The Russian Federation now has 16 republics “which
are the nation states of the corresponding peoples.” Under the constitution,
they are called upon to defend the culture of their nation within their borders
and “also to support its ethnic representatives beyond the borders of the republic”
as well.
Thus, Soviet nationality policy continues even
under new names, Svyatenkov says. “The
bureaucracy does not understand even the ABCs of a correct approach to the
nationality question. The bureaucrats suppose that one must produce national
unity the way one produces a tractor on an assembly line.”
Under the new policy, the Russian state continues
to approach all the peoples of the country, from the largest to the smallest, “ethnographically”
and in the same way that scholars would approach “some kind of primitive
tribes.” That leads to the idea that the
groups can come together with folk dancing.
There is nothing wrong with folk dancing,
Svyatenkov hastens to add, but for adults, such “romantic” activities do
nothing to address the underlying problems of the country or promote its unity.
And the nationality problems of Russia will continue until decisions are taken
on five key issues.
First, Svyatenkov says, the country must overcome “the
undefined status of ethnic Russians in Russia.”
Ethnic Russians don’t have their own country or even a territory on it
that is specifically theirs.
Second, the country needs to figure out what to do
about “the presence on the territory of Russia of nation states,” political
units that are charged with protecting their titular nationalities and thus
engage in a policy of “ ethnic protectionism” that violates the rights of
ethnic Russians and other nationalities as well.

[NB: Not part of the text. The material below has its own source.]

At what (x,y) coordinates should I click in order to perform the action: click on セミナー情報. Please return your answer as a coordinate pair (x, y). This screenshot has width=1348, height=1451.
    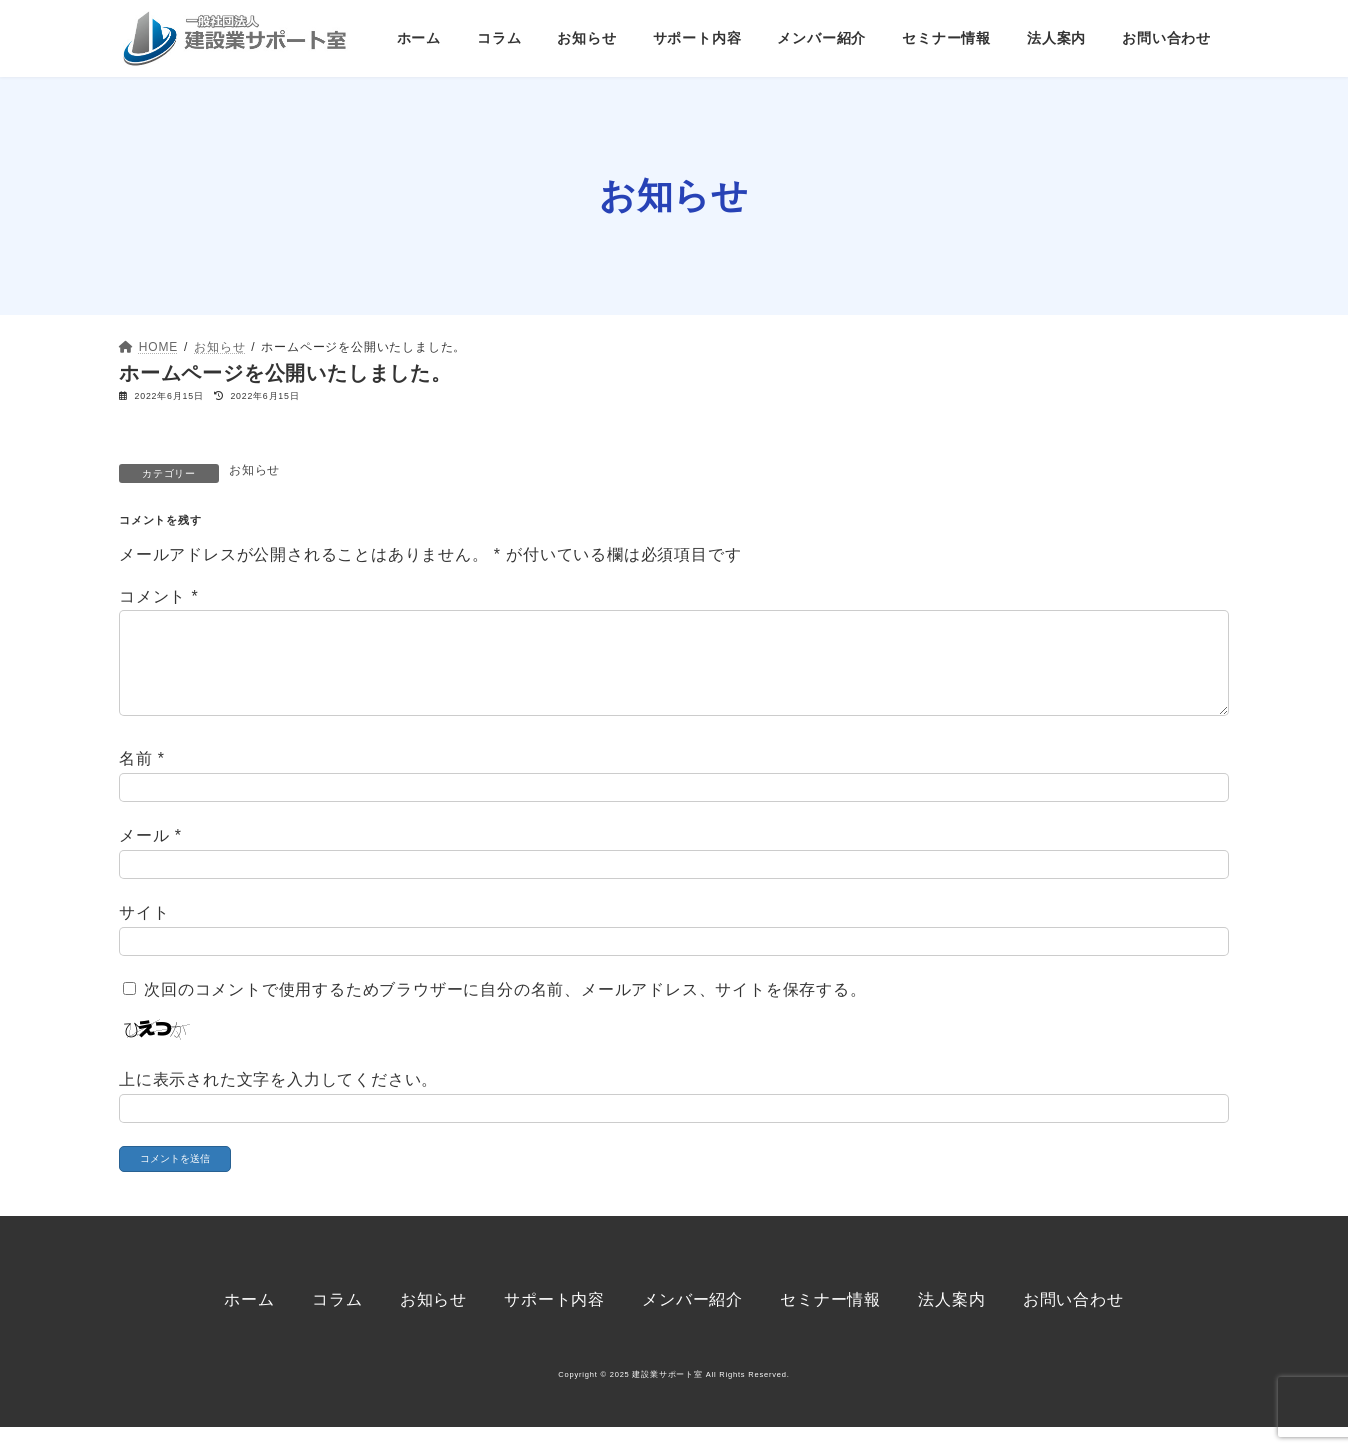
    Looking at the image, I should click on (830, 1323).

Third, a serious nationality policy needs to
address “the contradiction between the stateless status of the ethnic Russians
and the privileges of the national republics,” a contradiction that is summed
up in the term “asymmetric federalism.” Fourth, Russia needs to address the
issues presented by migration and immigration.
And fifth, the country needs to decide how to
overcome the current situation in which representatives of the peoples of the
North Caucasus feel they can do anything they want and nonetheless will be
protected by their own republic leaders.
Folkdances are simply not enough to deal with these
problems, Svyatenkov says. And he adds that any effort to create a non-ethnic
Russian nation will be stillborn until precisely those problems are addressed.
Until they are, officials can do one of two things: “stick their heads in the
sand, or take part in folk dances.” The
current regime has chosen the latter.